Data listing below:
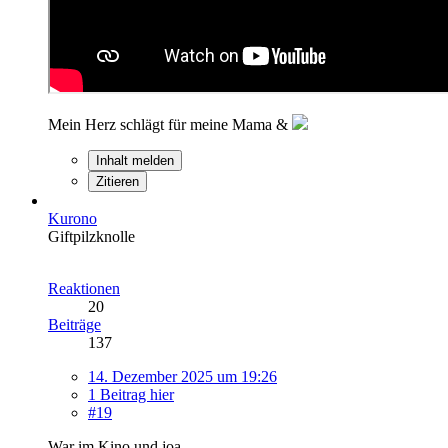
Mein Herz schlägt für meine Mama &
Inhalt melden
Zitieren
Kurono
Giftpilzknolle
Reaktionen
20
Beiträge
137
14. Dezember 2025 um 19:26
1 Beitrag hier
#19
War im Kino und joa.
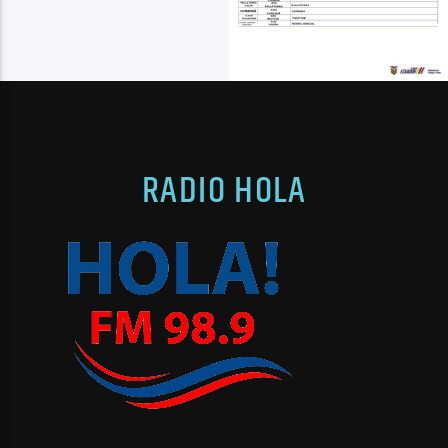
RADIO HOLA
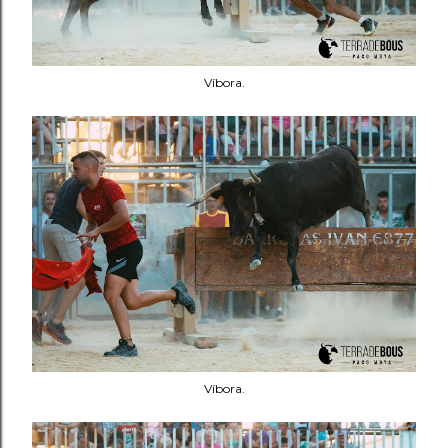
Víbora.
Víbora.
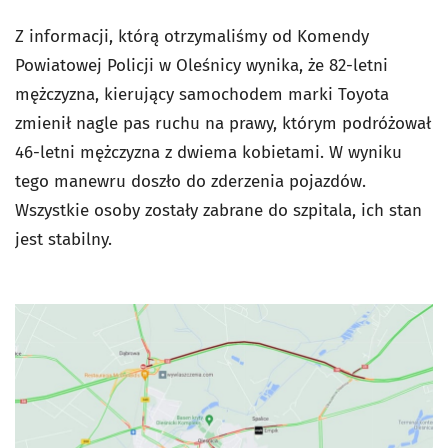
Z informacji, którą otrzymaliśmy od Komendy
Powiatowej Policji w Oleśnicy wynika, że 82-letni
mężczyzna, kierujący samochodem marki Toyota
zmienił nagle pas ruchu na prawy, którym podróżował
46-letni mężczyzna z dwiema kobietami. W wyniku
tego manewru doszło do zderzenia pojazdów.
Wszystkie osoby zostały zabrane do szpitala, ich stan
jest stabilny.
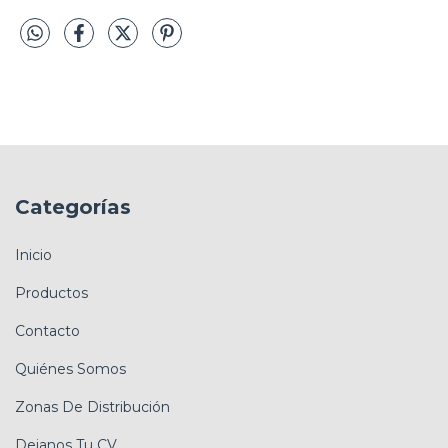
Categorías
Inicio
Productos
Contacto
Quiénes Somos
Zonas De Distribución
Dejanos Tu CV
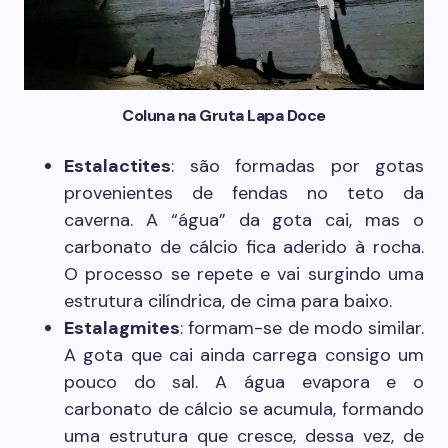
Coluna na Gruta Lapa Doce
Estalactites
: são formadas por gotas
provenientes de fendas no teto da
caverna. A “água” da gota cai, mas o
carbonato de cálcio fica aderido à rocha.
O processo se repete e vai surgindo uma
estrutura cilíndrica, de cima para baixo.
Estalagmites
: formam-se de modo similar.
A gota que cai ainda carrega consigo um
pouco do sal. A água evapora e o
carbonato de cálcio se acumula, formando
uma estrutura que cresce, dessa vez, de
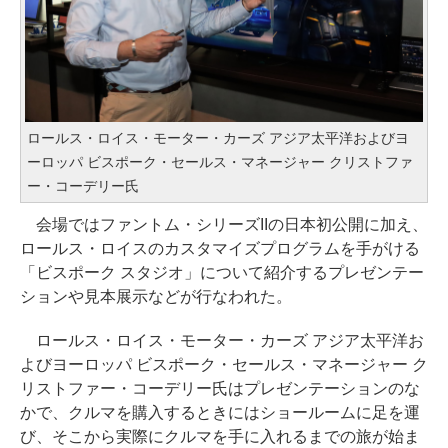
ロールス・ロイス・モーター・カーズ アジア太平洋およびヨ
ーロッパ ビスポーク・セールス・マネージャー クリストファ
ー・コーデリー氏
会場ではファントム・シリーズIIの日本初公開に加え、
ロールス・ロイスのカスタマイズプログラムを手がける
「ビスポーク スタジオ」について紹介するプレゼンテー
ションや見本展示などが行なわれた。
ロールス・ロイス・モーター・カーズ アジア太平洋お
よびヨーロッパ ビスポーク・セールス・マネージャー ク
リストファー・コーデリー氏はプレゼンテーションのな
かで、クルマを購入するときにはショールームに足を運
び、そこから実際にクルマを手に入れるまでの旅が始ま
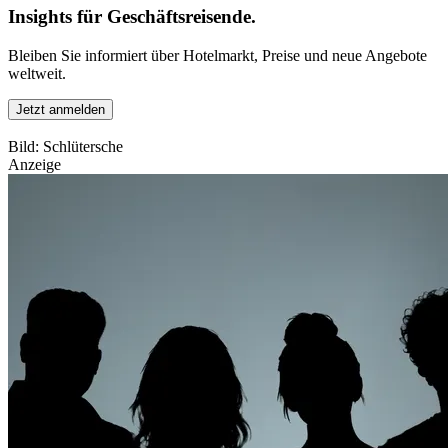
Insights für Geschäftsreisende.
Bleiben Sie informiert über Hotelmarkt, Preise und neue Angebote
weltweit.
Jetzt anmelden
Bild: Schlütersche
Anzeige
End of Data listing.
*Task brief:*
Pictures stay out; the entries above are to be output exactly as given.

*Answer section:*
Mein Herz schlägt für meine Mama &
Inhalt melden
Zitieren
Kurono
Giftpilzknolle
Reaktionen
20
Beiträge
137
14. Dezember 2025 um 19:26
1 Beitrag hier
#19
War im Kino und joa.
RADIO HOLA
Víbora.
Víbora.
Z informacji, którą otrzymaliśmy od Komendy
Powiatowej Policji w Oleśnicy wynika, że 82-letni
mężczyzna, kierujący samochodem marki Toyota
zmienił nagle pas ruchu na prawy, którym podróżował
46-letni mężczyzna z dwiema kobietami. W wyniku
tego manewru doszło do zderzenia pojazdów.
Wszystkie osoby zostały zabrane do szpitala, ich stan
jest stabilny.
Categorías
Inicio
Productos
Contacto
Quiénes Somos
Zonas De Distribución
Dejanos Tu CV
Coluna na Gruta Lapa Doce
Estalactites
: são formadas por gotas
provenientes de fendas no teto da
caverna. A “água” da gota cai, mas o
carbonato de cálcio fica aderido à rocha.
O processo se repete e vai surgindo uma
estrutura cilíndrica, de cima para baixo.
Estalagmites
: formam-se de modo similar.
A gota que cai ainda carrega consigo um
pouco do sal. A água evapora e o
carbonato de cálcio se acumula, formando
uma estrutura que cresce, dessa vez, de
ロールス・ロイス・モーター・カーズ アジア太平洋およびヨ
ーロッパ ビスポーク・セールス・マネージャー クリストファ
ー・コーデリー氏
会場ではファントム・シリーズIIの日本初公開に加え、
ロールス・ロイスのカスタマイズプログラムを手がける
「ビスポーク スタジオ」について紹介するプレゼンテー
ションや見本展示などが行なわれた。
ロールス・ロイス・モーター・カーズ アジア太平洋お
よびヨーロッパ ビスポーク・セールス・マネージャー ク
リストファー・コーデリー氏はプレゼンテーションのな
かで、クルマを購入するときにはショールームに足を運
び、そこから実際にクルマを手に入れるまでの旅が始ま
Insights für Geschäftsreisende.
Bleiben Sie informiert über Hotelmarkt, Preise und neue Angebote
weltweit.
Jetzt anmelden
Bild: Schlütersche
Anzeige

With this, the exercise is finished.